Guy Beringer first coined the word brunch after he proposed the idea in his essay, ‘Brunch. A Plea’, written back in 1895. A hybrid/combination of breakfast and lunch, little did he know just how popular the concept would become on these shores. Singapore has an established reputation for its lavish brunches in its luxury hotels, and now London is embracing the trend. There’s more to brunch than just the classics, though, and this is clear in the diverse brunch menus across London: sushi platters, dim sum buffets, ox-cheek Benedict, and even Champagne in Kate Moss coupes.

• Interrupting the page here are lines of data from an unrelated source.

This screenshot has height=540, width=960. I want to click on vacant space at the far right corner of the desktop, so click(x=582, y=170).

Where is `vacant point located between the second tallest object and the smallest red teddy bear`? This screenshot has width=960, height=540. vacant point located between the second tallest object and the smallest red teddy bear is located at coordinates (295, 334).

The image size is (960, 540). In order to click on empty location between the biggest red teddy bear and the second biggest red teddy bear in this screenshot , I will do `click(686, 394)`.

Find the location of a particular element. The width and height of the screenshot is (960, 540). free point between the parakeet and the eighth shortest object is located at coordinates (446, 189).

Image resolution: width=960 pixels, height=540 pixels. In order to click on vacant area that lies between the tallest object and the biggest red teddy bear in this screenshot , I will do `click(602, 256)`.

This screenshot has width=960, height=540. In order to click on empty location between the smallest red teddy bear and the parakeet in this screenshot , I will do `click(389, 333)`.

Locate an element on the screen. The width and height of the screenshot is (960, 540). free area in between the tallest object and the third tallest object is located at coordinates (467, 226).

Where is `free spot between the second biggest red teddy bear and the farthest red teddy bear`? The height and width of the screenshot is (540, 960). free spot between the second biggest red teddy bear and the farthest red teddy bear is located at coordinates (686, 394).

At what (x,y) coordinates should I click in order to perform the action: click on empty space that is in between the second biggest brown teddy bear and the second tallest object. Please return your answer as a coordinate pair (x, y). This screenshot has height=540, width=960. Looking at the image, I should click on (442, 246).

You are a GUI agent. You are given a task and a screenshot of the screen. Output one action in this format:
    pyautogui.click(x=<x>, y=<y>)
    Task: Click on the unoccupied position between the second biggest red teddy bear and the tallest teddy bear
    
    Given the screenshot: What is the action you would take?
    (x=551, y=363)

The Champagne Brunch: 34, Mayfair
Champagne adds a special flair to any meal, so go all-out with a fancy Champers brunch at 34. Every weekend, this upmarket grill restaurant in the heart of Mayfair offers an extravagant range of brunch dishes, such as a variety of Benedict plates, lobster omelette Thermidor, and the sweetest banoffee waffles and cream; there’s also an ample steak menu. In the upscale surroundings, sip Champagne from the bespoke Kate Moss coupes that come with a quirky story.
Details: 34, Mayfair. Weekends; noon – 5pm.

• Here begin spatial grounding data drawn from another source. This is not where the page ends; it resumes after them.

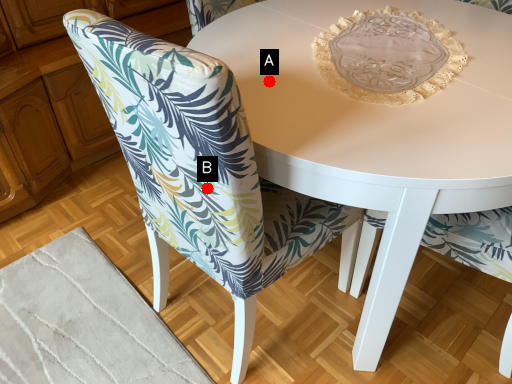 Question: Two points are circled on the image, labeled by A and B beside each circle. Which of the following is the farthest from the observer?

Choices:
 (A) A is further
 (B) B is further

Answer: (A) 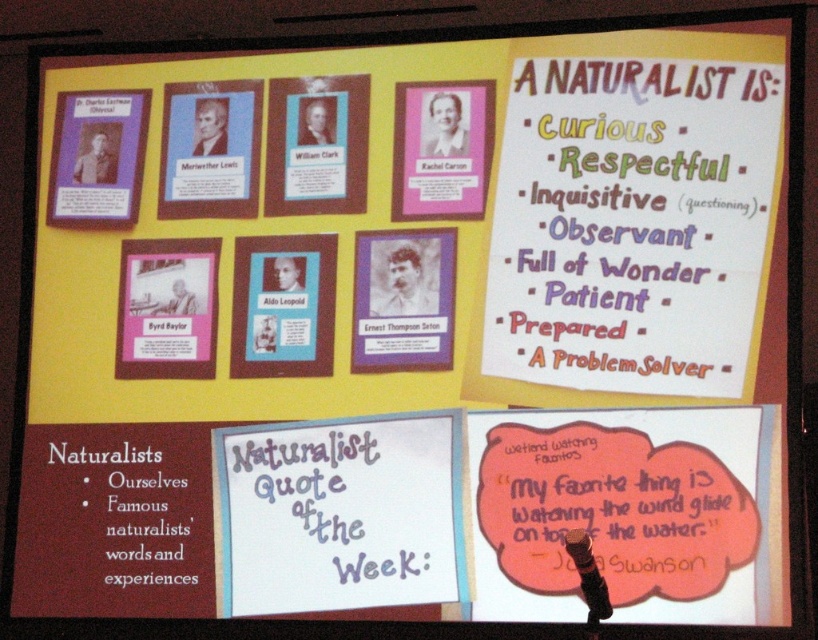 Question: Estimate the real-world distances between objects in this image. Which object is closer to the purple paper at center?

Choices:
 (A) orange paper quote at lower right
 (B) pink paper rachel carson portrait at upper center

Answer: (A)

Question: Where is white paper at upper right located in relation to beige paper ernest thompson seton portrait at center in the image?

Choices:
 (A) left
 (B) right

Answer: (B)

Question: Which object is closer to the camera taking this photo?

Choices:
 (A) beige paper ernest thompson seton portrait at center
 (B) matte purple card at upper left

Answer: (A)

Question: Based on their relative distances, which object is nearer to the beige paper ernest thompson seton portrait at center?

Choices:
 (A) pink paper rachel carson portrait at upper center
 (B) matte purple card at upper left
 (C) white paper at upper right

Answer: (A)

Question: Does orange paper quote at lower right lie behind purple paper at center?

Choices:
 (A) no
 (B) yes

Answer: (A)

Question: Is pink paper rachel carson portrait at upper center positioned in front of matte purple card at upper left?

Choices:
 (A) no
 (B) yes

Answer: (B) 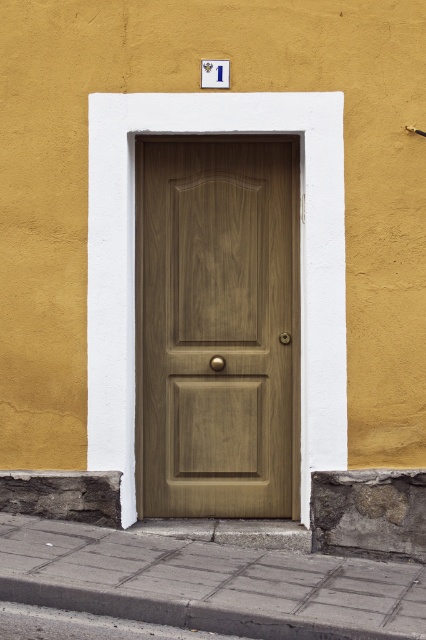 You are standing in front of the door and want to know if the wooden door at center can fit entirely on the gray concrete pavement at lower center. Based on their sizes, can it?

The wooden door at center occupies less space than gray concrete pavement at lower center, so yes, the wooden door at center can fit entirely on the gray concrete pavement at lower center. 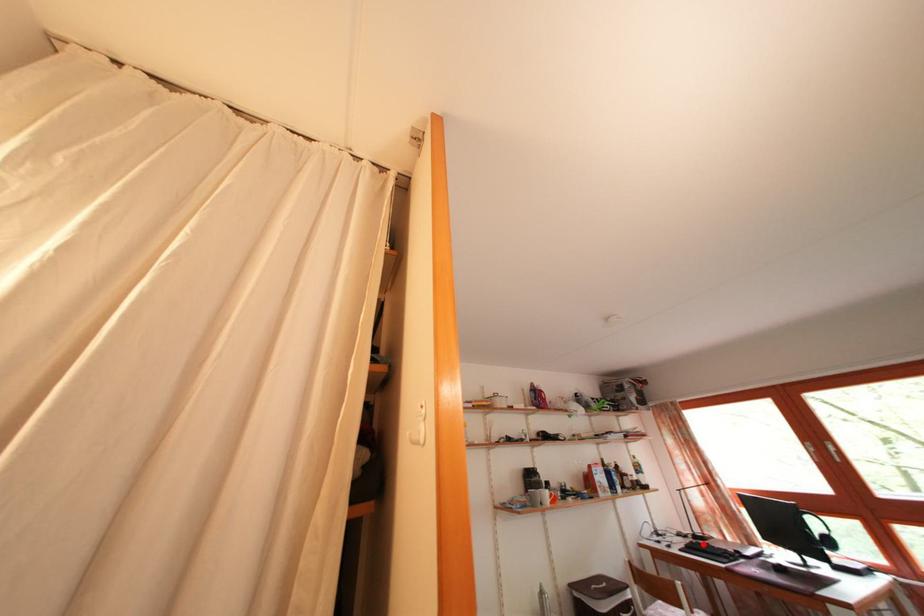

The Hotel Brunch: The Wolseley
To brunch in absolute luxury, a table at The Wolseley is a must. The Wolseley is the finest hotel for breakfast or brunch, and a famed landmark. In the book he wrote dedicated to the place, A.A. Gill wrote, “Breakfast is everything. The beginning, the first thing. It is the mouthful that is the commitment to a new day, a continuing life.” And brunch here is just as much an event as it is a meal; timeless dishes here include kedgeree, smoked salmon and eggs, and French toast. Wash it down with a wiener kaffee – espresso with whipped cream – or quite possibly the best bloody Mary you’ll ever have in London.

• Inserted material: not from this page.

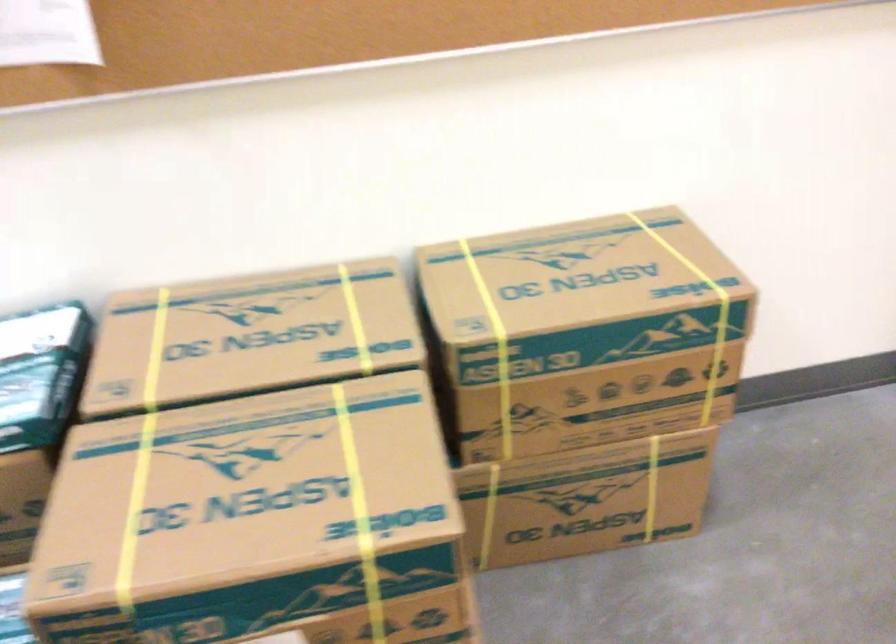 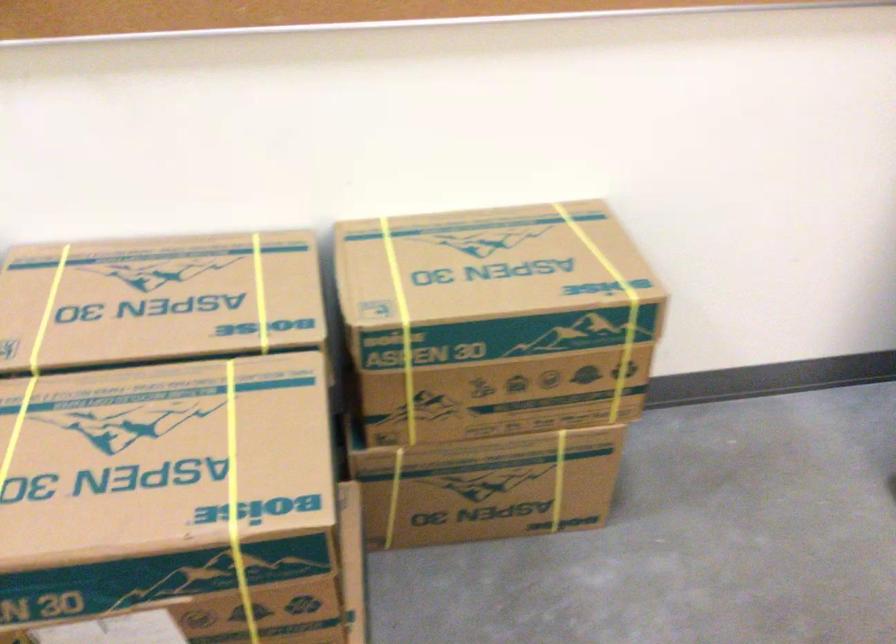 Locate, in the second image, the point that corresponds to (698,305) in the first image.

Details: The Wolseley. Everyday, orders from the breakfast menu.
The Restaurant Brunch: Maze
At Gordon Ramsay’s Maze in Mayfair, Sundays are for brunching with an Asian flavour: Japanese fare including a wide variety of sushi, such as tuna tartare and other tasty Japanese platters. The Maze brunch has a set time limit of an hour and a half; perhaps wise as it’s a bottomless brunch with free-flowing bubbly. And it’s a reasonable £40 for a top Ramsay restaurant.
Details: Maze, Mayfair; Sundays, noon – 4pm.
The Brunch with a View: Duck and Waffle
To enjoy a brunch with sky-high views, book a table at Duck and Waffle. It’s London’s highest brunch, on the 40th floor of the Heron Tower. The fare is as divine as the panoramic view, duck is the menu focus here (as the name suggests, with waffles) plated for patrons crispy and delicious, or Asian-style as a congee, or rice porridge popular in the Pacific Rim. Other highlights include duck egg and soldiers and a Benedict with one difference – ox cheek. The Colombian eggs is a delight of a dish with scrambled eggs, tomato, avocado and chorizo on sourdough. Either way, gazing out of the window with a mimosa is quite the pleasant pastime.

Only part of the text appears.